An open-source model for optimal design and operation of industrial energy systems

Abstract

This paper presents a detailed mixed-integer linear optimization model for capacity-expansion planning and unit commitment of a factory's distributed energy supply system. The model identifies the cost-optimal configurations of specified energy-conversion processes and storage techniques to cover the factory's energy demand. The general formulation of the model allows it to deal with a large number of energy-system structures. The main constraint of the model is that it must cover given demand time series for different commodities such as electricity, heating and cooling.
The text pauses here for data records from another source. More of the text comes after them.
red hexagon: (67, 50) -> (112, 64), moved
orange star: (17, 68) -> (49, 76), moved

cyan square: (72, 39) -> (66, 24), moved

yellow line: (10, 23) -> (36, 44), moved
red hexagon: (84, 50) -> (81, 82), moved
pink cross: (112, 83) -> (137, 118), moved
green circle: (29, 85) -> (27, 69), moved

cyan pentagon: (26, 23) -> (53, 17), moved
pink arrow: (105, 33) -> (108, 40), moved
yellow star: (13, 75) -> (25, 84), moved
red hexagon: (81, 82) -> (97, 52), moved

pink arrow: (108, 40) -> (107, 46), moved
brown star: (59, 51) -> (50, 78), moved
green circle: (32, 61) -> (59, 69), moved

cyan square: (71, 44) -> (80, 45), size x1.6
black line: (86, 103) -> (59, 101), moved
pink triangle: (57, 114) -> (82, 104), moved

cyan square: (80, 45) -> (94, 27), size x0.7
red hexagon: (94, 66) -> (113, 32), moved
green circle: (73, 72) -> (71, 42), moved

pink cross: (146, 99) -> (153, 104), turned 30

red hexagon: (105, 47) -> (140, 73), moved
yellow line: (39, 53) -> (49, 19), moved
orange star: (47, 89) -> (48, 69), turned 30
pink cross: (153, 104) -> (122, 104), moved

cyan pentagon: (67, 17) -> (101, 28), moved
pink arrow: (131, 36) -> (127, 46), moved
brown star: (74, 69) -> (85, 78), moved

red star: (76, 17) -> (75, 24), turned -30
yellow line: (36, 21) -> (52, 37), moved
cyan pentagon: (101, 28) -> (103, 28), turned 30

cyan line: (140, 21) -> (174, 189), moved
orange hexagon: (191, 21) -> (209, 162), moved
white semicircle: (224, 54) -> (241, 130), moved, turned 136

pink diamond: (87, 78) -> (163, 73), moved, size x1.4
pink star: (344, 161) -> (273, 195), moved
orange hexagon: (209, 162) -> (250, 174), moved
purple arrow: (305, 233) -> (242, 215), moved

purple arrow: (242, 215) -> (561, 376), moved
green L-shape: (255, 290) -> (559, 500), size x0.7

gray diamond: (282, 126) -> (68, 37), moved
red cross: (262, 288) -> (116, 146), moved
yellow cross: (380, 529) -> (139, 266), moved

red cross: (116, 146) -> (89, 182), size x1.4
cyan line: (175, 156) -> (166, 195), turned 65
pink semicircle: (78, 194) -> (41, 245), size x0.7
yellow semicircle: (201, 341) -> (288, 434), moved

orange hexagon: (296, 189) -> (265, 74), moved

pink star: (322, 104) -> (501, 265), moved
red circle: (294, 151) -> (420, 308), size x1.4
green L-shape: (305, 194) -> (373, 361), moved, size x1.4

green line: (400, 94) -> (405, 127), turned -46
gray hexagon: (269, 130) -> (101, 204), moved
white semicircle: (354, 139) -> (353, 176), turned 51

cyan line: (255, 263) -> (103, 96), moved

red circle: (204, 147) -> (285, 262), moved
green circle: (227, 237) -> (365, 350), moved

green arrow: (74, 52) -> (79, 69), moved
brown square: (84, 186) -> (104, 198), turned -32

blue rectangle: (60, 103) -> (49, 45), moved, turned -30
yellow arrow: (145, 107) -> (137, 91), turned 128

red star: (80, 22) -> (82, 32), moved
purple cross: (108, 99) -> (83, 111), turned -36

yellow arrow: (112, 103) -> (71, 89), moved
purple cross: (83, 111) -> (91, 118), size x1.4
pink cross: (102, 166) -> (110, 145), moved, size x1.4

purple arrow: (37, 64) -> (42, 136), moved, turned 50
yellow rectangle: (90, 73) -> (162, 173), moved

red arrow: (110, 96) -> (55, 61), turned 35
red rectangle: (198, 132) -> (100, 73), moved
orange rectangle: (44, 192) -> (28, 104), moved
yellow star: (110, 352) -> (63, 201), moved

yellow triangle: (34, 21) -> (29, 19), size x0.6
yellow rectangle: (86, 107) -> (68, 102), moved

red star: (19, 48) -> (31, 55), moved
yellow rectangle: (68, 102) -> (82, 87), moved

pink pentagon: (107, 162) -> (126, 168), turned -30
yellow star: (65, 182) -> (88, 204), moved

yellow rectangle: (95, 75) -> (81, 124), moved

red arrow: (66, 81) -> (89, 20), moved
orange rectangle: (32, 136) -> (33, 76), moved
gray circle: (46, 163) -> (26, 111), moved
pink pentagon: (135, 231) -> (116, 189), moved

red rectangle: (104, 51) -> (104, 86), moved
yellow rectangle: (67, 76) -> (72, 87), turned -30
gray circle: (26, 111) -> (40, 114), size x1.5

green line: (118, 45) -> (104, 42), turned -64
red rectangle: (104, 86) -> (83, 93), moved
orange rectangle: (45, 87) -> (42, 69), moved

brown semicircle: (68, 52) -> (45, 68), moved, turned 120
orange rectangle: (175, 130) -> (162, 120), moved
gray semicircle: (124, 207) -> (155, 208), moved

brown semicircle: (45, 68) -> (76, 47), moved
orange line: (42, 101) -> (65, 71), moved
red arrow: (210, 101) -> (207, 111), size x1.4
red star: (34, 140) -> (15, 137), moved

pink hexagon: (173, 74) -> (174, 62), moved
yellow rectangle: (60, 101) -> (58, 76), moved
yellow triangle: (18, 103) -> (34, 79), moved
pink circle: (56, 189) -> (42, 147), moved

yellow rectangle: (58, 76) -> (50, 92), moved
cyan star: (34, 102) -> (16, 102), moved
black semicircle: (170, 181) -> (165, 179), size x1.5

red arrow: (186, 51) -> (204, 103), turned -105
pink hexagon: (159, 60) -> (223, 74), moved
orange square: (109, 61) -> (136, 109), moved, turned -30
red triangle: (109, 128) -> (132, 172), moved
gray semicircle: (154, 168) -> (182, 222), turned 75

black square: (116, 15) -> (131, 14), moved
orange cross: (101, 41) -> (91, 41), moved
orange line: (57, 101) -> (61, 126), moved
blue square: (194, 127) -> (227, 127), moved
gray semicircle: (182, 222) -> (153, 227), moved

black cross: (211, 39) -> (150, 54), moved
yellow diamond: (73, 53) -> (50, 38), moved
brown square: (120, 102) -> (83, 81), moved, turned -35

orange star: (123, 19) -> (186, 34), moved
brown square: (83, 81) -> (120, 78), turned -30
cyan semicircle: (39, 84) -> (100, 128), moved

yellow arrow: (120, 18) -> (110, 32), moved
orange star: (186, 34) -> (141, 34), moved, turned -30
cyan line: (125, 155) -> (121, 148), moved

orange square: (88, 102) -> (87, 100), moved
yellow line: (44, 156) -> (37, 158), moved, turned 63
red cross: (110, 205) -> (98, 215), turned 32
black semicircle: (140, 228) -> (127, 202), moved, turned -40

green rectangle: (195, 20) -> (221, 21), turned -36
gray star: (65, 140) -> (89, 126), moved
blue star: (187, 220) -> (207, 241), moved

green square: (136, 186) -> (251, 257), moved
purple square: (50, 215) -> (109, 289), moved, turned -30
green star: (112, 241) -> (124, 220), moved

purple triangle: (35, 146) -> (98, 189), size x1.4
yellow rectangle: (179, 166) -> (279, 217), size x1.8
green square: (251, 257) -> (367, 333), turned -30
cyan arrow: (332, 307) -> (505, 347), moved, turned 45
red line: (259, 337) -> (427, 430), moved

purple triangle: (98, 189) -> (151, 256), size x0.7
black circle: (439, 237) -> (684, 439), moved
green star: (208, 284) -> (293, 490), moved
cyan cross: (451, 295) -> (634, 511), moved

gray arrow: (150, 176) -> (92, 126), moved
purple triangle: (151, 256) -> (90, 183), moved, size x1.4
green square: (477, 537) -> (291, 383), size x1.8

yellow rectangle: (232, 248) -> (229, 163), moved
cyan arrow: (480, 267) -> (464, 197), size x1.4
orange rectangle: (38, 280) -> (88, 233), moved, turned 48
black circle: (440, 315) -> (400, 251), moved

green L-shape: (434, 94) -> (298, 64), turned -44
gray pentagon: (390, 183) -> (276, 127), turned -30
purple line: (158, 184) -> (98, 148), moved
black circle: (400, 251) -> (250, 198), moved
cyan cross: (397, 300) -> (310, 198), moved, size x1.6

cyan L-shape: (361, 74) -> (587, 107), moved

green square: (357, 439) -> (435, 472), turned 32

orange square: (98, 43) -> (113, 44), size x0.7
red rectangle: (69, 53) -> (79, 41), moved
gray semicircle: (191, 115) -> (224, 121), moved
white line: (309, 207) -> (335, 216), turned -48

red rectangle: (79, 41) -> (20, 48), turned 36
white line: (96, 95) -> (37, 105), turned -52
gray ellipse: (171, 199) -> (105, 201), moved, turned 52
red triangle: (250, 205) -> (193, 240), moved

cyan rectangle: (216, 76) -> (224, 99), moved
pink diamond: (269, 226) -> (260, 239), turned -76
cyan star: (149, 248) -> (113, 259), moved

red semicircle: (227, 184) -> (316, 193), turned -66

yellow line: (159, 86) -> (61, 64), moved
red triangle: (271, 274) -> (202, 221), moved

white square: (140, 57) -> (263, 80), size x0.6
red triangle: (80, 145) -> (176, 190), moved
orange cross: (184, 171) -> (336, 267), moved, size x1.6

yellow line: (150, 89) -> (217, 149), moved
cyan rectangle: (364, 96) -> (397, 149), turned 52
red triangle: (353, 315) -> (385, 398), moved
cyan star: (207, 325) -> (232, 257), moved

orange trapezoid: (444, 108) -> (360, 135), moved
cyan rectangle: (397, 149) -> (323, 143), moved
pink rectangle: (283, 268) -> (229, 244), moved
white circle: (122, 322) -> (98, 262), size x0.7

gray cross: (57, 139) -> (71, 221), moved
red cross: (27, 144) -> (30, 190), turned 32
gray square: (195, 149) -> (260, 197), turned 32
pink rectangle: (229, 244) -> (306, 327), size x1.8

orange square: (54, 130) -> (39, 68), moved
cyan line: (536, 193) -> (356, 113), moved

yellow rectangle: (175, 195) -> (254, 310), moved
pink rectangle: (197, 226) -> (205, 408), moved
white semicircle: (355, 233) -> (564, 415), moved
For each commodity, storage units with different technical and economic parameters as well as a possible external connection considering time-sensitive prices for import/export and peak demand charges can be defined. The model allows the users to specify processes, for converting between the different types of commodities. The conversion processes can handle multiple inputs and outputs and consider part-load performance as well as start-up behavior. The objective of the model is to find the optimal design and operation of the industrial energy system with minimal investment and operational costs. A case study based on the measured electric- and heat-demand time series of four different factories is presented, investigating the economic efficiency of combined heat and power (CHP) units and battery storage systems. The results show, that the decision as to whether CHP units are used, mainly depends on the relationship between gas and electricity costs, while the load profile of the factories and the applied pricing program only influence their size. Batteries are only considered in the results when their investment costs are reduced and they have little influence on the total cost.